[[ Record excerpts open ]]

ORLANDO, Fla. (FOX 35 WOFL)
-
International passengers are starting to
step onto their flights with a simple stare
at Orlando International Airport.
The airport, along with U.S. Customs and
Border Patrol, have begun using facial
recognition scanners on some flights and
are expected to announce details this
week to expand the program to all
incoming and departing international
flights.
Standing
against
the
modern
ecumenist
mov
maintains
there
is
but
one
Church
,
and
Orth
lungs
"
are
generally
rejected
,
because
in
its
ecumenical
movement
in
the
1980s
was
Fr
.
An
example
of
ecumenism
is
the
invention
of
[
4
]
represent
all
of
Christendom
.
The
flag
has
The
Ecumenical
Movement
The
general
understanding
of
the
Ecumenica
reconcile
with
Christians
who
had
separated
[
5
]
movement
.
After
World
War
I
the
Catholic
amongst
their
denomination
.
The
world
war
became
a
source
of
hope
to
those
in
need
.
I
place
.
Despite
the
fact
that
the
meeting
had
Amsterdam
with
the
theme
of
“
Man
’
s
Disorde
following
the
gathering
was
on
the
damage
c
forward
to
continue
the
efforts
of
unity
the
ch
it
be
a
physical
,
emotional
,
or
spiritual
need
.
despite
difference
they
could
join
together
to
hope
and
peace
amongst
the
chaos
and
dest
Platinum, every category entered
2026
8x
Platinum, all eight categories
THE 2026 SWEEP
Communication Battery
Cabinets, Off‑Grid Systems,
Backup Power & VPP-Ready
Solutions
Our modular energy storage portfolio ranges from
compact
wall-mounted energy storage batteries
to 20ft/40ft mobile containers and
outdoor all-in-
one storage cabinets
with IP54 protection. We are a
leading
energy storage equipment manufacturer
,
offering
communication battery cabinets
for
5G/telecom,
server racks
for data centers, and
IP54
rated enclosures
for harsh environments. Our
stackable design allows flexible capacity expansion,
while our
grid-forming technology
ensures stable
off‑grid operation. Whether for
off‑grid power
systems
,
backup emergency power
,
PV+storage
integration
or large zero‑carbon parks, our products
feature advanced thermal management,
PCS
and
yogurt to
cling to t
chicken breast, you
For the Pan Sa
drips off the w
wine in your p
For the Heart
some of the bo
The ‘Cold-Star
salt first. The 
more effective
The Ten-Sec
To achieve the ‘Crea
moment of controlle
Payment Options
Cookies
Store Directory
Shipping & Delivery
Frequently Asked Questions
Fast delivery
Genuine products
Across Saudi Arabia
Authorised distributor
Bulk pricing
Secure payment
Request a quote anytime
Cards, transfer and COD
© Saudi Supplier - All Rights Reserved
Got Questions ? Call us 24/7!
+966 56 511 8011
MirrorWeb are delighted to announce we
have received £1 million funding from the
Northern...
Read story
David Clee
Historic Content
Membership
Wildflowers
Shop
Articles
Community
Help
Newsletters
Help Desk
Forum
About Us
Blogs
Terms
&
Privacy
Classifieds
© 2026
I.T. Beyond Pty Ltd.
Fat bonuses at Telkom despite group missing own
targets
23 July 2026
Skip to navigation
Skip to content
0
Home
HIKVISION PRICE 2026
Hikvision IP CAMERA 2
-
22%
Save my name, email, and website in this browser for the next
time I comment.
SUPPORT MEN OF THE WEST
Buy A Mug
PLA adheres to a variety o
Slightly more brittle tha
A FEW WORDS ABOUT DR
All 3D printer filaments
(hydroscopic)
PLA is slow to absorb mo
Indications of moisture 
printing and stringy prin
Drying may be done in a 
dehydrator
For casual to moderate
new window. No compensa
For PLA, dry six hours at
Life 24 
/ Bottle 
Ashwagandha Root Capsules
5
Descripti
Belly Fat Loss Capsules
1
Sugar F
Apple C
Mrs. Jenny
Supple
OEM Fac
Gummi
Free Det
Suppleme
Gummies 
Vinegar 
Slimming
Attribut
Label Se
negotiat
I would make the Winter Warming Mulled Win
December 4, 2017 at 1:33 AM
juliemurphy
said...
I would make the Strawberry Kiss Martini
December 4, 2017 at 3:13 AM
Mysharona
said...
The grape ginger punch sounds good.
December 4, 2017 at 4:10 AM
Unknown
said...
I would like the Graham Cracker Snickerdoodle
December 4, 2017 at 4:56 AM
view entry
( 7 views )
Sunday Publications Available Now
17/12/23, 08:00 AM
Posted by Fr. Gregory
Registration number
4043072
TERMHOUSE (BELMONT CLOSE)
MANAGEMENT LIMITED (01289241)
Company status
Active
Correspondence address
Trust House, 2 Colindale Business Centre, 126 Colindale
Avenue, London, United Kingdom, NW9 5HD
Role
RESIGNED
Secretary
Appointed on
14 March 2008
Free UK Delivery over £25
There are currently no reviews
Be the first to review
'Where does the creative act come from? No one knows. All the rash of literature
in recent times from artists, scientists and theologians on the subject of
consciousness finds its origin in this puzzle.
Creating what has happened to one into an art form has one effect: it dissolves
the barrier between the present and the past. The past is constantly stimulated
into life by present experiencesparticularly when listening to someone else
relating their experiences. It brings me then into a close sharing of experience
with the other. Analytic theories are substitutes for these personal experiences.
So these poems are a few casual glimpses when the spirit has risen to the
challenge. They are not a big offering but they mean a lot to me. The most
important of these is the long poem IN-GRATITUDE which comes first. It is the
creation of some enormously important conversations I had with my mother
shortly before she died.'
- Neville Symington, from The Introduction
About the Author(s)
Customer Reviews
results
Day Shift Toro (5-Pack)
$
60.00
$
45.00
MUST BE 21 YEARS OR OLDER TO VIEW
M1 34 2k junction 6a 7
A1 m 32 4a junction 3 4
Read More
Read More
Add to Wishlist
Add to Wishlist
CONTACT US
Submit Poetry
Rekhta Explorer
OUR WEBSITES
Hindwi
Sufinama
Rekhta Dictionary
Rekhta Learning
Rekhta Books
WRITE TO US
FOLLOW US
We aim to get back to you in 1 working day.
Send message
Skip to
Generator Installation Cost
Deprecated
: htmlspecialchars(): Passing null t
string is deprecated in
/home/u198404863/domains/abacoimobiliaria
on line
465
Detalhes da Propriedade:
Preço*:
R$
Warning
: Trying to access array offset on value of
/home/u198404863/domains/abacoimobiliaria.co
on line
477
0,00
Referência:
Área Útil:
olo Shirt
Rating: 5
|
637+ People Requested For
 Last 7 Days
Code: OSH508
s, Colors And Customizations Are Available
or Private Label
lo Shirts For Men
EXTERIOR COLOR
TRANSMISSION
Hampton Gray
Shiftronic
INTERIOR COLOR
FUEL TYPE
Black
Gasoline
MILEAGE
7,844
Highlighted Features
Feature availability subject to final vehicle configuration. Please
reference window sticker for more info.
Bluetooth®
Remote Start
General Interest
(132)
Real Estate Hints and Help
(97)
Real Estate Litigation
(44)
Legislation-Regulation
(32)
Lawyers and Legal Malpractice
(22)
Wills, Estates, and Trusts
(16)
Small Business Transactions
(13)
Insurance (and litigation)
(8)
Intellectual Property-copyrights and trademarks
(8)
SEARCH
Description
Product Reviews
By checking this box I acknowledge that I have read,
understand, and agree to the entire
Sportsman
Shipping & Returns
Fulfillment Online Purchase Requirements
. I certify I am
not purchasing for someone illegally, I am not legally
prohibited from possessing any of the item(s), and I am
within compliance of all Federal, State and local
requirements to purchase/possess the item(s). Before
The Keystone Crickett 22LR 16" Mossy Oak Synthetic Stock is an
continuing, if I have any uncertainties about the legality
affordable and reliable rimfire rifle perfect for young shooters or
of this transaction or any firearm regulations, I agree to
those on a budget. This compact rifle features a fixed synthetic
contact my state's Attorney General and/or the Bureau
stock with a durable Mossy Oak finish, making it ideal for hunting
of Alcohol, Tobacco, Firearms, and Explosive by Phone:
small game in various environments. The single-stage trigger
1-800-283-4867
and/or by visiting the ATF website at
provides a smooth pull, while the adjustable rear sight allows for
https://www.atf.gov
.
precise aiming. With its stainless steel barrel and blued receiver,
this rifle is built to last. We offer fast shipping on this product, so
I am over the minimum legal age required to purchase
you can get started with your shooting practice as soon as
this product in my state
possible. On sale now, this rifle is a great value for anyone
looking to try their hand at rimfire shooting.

[[ Record excerpts closed ]]

= Work item =
Above this instruction are the records; retype exactly the lines from the one containing "I would make the Strawberry Kiss Martini" up to and including the one containing "rash of literature".

= Reply to the task =
I would make the Strawberry Kiss Martini
December 4, 2017 at 3:13 AM
Mysharona
said...
The grape ginger punch sounds good.
December 4, 2017 at 4:10 AM
Unknown
said...
I would like the Graham Cracker Snickerdoodle
December 4, 2017 at 4:56 AM
view entry
( 7 views )
Sunday Publications Available Now
17/12/23, 08:00 AM
Posted by Fr. Gregory
Registration number
4043072
TERMHOUSE (BELMONT CLOSE)
MANAGEMENT LIMITED (01289241)
Company status
Active
Correspondence address
Trust House, 2 Colindale Business Centre, 126 Colindale
Avenue, London, United Kingdom, NW9 5HD
Role
RESIGNED
Secretary
Appointed on
14 March 2008
Free UK Delivery over £25
There are currently no reviews
Be the first to review
'Where does the creative act come from? No one knows. All the rash of literature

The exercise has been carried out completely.